Werewolf Wedding(47)
Jake stared at her. If life were slightly more cartoonish, he’d be tapping his foot or drumming his fingers on the desk.
“It’s so soft, you know? But at the same time...”
He growled.
“It’s soft, but...”
He growled again.
“Oh, fine!” she threw her hands over her head. “Yeah so we talked. What’s the harm in that? Your future wife, my future... uh... I dunno, friend in law?”
“Wait, what? When?” Jake asked.
“She called up here last week asking for you. I figured there’d only be one woman calling for you, and took a stab in the dark.”
“Why didn’t you tell me?”
“Forgot.”
Jake shook his head. “Anyway, sister is more like it,” Jake said with a grumble. “I’m closer to you than anyone else in my damn family.”
“We pick our friends,” she said, getting up and patting him on the shoulder. “Our families are just carefully crafted sets of problems. At least when it comes to werewolves. I’ve never understood one thing – and it’s the same thing Dilly didn’t get.”
“Which is?”
George bit her lip, trying to find the words. “Well, like with humans, if – just as a for instance – my brother decided to abandon the family for five years, go on a murder rampage across half the country and then come back to take over all the family’s assets?”
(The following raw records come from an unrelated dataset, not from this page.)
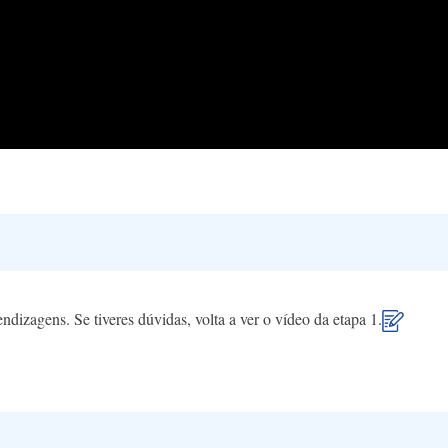
endizagens. Se tiveres dúvidas, volta a ver o vídeo da etapa 1.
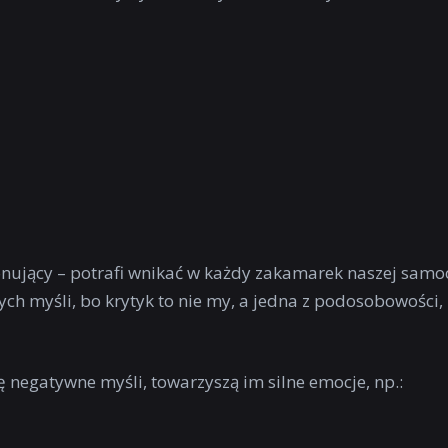
ekonujący – potrafi wnikać w każdy zakamarek naszej samo
ych myśli, bo krytyk to nie my, a jedna z podosobowości,
 negatywne myśli, towarzyszą im silne emocje, np.:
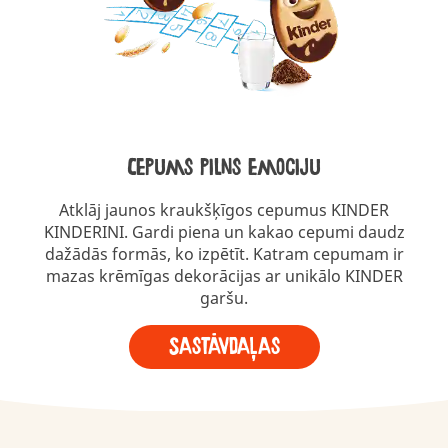
Cepums pilns emociju
Atklāj jaunos kraukšķīgos cepumus KINDER
KINDERINI. Gardi piena un kakao cepumi daudz
dažādās formās, ko izpētīt. Katram cepumam ir
mazas krēmīgas dekorācijas ar unikālo KINDER
garšu.
Sastāvdaļas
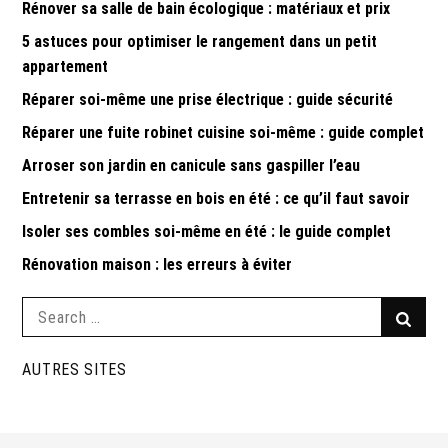
Rénover sa salle de bain écologique : matériaux et prix
5 astuces pour optimiser le rangement dans un petit
appartement
Réparer soi-même une prise électrique : guide sécurité
Réparer une fuite robinet cuisine soi-même : guide complet
Arroser son jardin en canicule sans gaspiller l’eau
Entretenir sa terrasse en bois en été : ce qu’il faut savoir
Isoler ses combles soi-même en été : le guide complet
Rénovation maison : les erreurs à éviter
Search
Searc
for:
AUTRES SITES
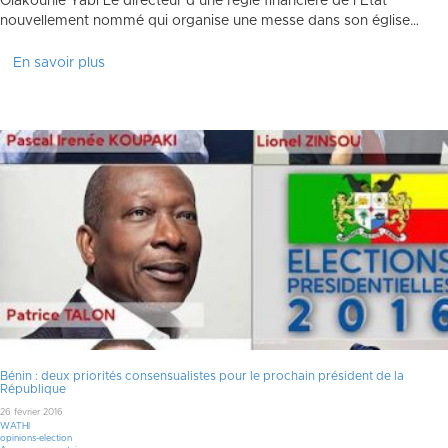
Olakounlé Yabi Le directeur d’une régie financière de l’Etat
nouvellement nommé qui organise une messe dans son église…
En savoir plus
Bénin : deux priorités consensualistes pour le prochain président de la
République
26 février 2016
WATHI
opinions-election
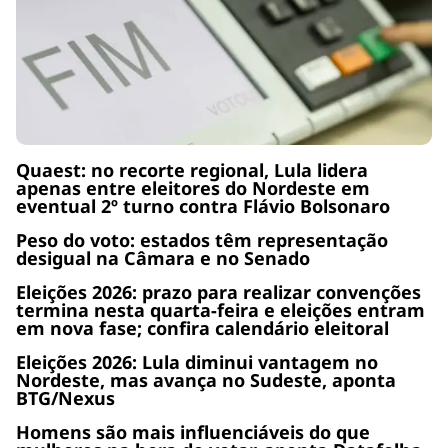
Quaest: no recorte regional, Lula lidera
apenas entre eleitores do Nordeste em
eventual 2º turno contra Flávio Bolsonaro
Peso do voto: estados têm representação
desigual na Câmara e no Senado
Eleições 2026: prazo para realizar convenções
termina nesta quarta-feira e eleições entram
em nova fase; confira calendário eleitoral
Eleições 2026: Lula diminui vantagem no
Nordeste, mas avança no Sudeste, aponta
BTG/Nexus
Homens são mais influenciáveis do que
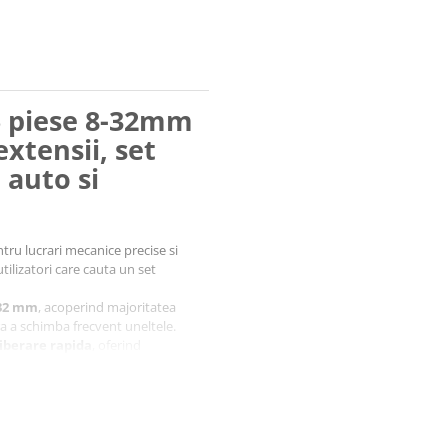
5 piese 8-32mm
extensii, set
auto si
tru lucrari mecanice precise si
utilizatori care cauta un set
 32 mm
, acoperind majoritatea
fara a schimba frecvent uneltele.
liberare rapida
, oferind
crului.
, oferind flexibilitate maxima si
ite lucrul la unghiuri dificile.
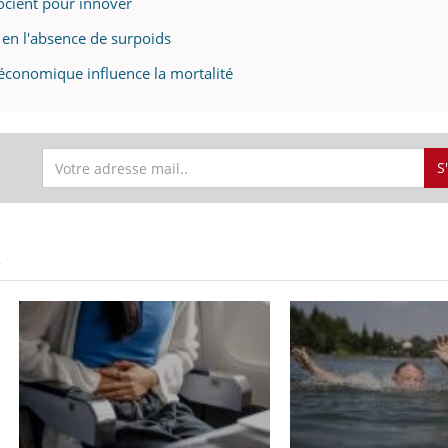
socient pour innover
 en l'absence de surpoids
o-économique influence la mortalité
S
S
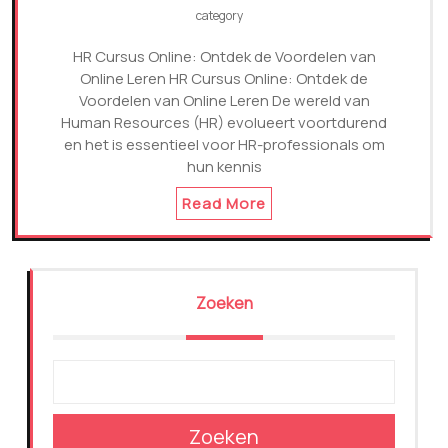
category
HR Cursus Online: Ontdek de Voordelen van
Online Leren HR Cursus Online: Ontdek de
Voordelen van Online Leren De wereld van
Human Resources (HR) evolueert voortdurend
en het is essentieel voor HR-professionals om
hun kennis
Read More
Zoeken
Zoeken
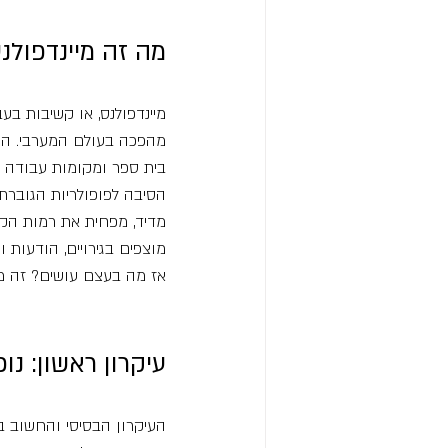
מה זה מיינדפולנס
מיינדפולנס, או קשיבות ב
מהפכה בעולם המערבי. היא 
בית ספר ומקומות עבודה ב
הסיבה לפופולריות הגוברת
מדיד, מפחית את רמות הקור
מוצפים בגירויים, הודעות ו
אז מה בעצם עושים? זה מת
עיקרון ראשון: נו
העיקרון הבסיסי והחשוב ב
Jake arched an eyebrow. “Go on.”
“How blunt do you want me to be?” she asked, still chewing her lip. George wasn’t afraid of him by any stretch of the imagination, but he wasn’t exactly insensitive when it came to pack business.
“Has it ever mattered?” he asked.
She thought for a second. “Yeah, well fair enough. To be blunt about it, we’d just tell him to f*ck himself and go on with our lives. People don’t do that to people they care about. And if they do, it’s because they either think they can get away with it, or they’re some kind of pathological assface.”
“Wow,” Jake said, his face going blank. “Assface. Is that a technical term? Maybe some kind of psychiatric diagnosis I’m not familiar with?”
George pursed her lips and stuck her fists into her hips. “You know what I mean. If someone treated my family like that? The only thing they’d get if they decided to show up again is a restraining order.”
He began to pace. He always paced when something was bothering him, but this time the big werewolf’s head was hanging. Where he stepped, his bare feet either plopped against the marble floor, or left off-color streaks from pushing the carpet down. He was nodding, slowly, which to most people would make him look a little crazy, but George knew this was just how he processed information.
Jake glided over to his father’s desk, lifted one executive ball clacker ball, and let it snap into the others. He stooped over, elbows propped on the desktop, and watched the balls. At first just his eyes moved back and forth, back and forth, but soon his head was tilting in time with the silver orbs. A million thoughts were going through his head, although only on two subjects. First of them was Delilah. The second, his brother.
“I don’t think a restraining order would do very much against Dane and the pack idiots who think he’s some kind of second werewolf coming.”
Inadvertently, George snickered and snorted for a brief second before regaining her composure. “Sorry,” she said.
When Jake shot her a look, she lifted her shoulders in a shrug. “You said second werewolf coming,” she said apologetically. “And I’m a child.”
A puff of air escaped his nose, which was almost a laugh, but much less committed. “Anyway,” he continued, “my point is, that we can’t work within human laws. Werewolf laws – pack laws – are much older. Two thousand years, at least.”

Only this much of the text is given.